### Task statement
Go through the material line by line and copy each one with the word "nodig".

☆ ☆ ☆ ☆ ☆

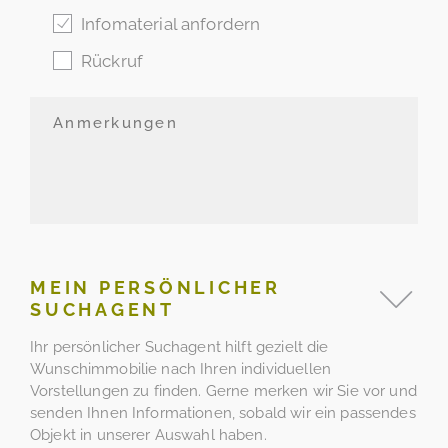
Infomaterial anfordern
Rückruf
MEIN PERSÖNLICHER
SUCHAGENT
Ihr persönlicher Suchagent hilft gezielt die
Wunschimmobilie nach Ihren individuellen
Vorstellungen zu finden. Gerne merken wir Sie vor und
senden Ihnen Informationen, sobald wir ein passendes
Objekt in unserer Auswahl haben.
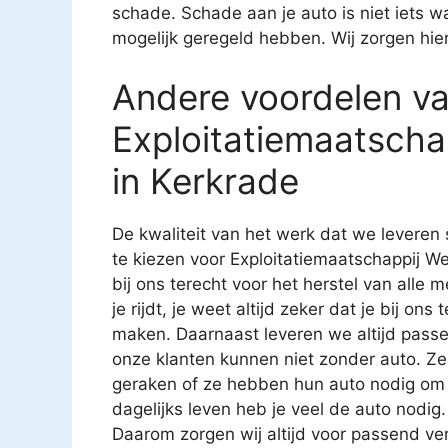
schade. Schade aan je auto is niet iets waa
mogelijk geregeld hebben. Wij zorgen hie
Andere voordelen v
Exploitatiemaatscha
in Kerkrade
De kwaliteit van het werk dat we leveren 
te kiezen voor Exploitatiemaatschappij We
bij ons terecht voor het herstel van alle 
je rijdt, je weet altijd zeker dat je bij on
maken. Daarnaast leveren we altijd pass
onze klanten kunnen niet zonder auto. 
geraken of ze hebben hun auto nodig om 
dagelijks leven heb je veel de auto nodig. 
Daarom zorgen wij altijd voor passend ver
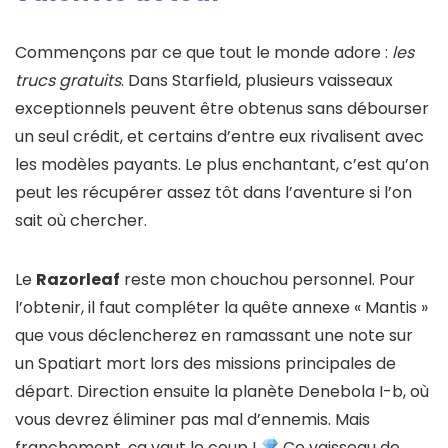
Commençons par ce que tout le monde adore :
les
trucs gratuits
. Dans Starfield, plusieurs vaisseaux
exceptionnels peuvent être obtenus sans débourser
un seul crédit, et certains d’entre eux rivalisent avec
les modèles payants. Le plus enchantant, c’est qu’on
peut les récupérer assez tôt dans l’aventure si l’on
sait où chercher.
Le
Razorleaf
reste mon chouchou personnel. Pour
l’obtenir, il faut compléter la quête annexe « Mantis »
que vous déclencherez en ramassant une note sur
un Spatiart mort lors des missions principales de
départ. Direction ensuite la planète Denebola I-b, où
vous devrez éliminer pas mal d’ennemis. Mais
franchement, ça vaut le coup !
Ce vaisseau de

☆ ☆ ☆ ☆ ☆

### Solution to this exercise
geraken of ze hebben hun auto nodig om 
dagelijks leven heb je veel de auto nodig. 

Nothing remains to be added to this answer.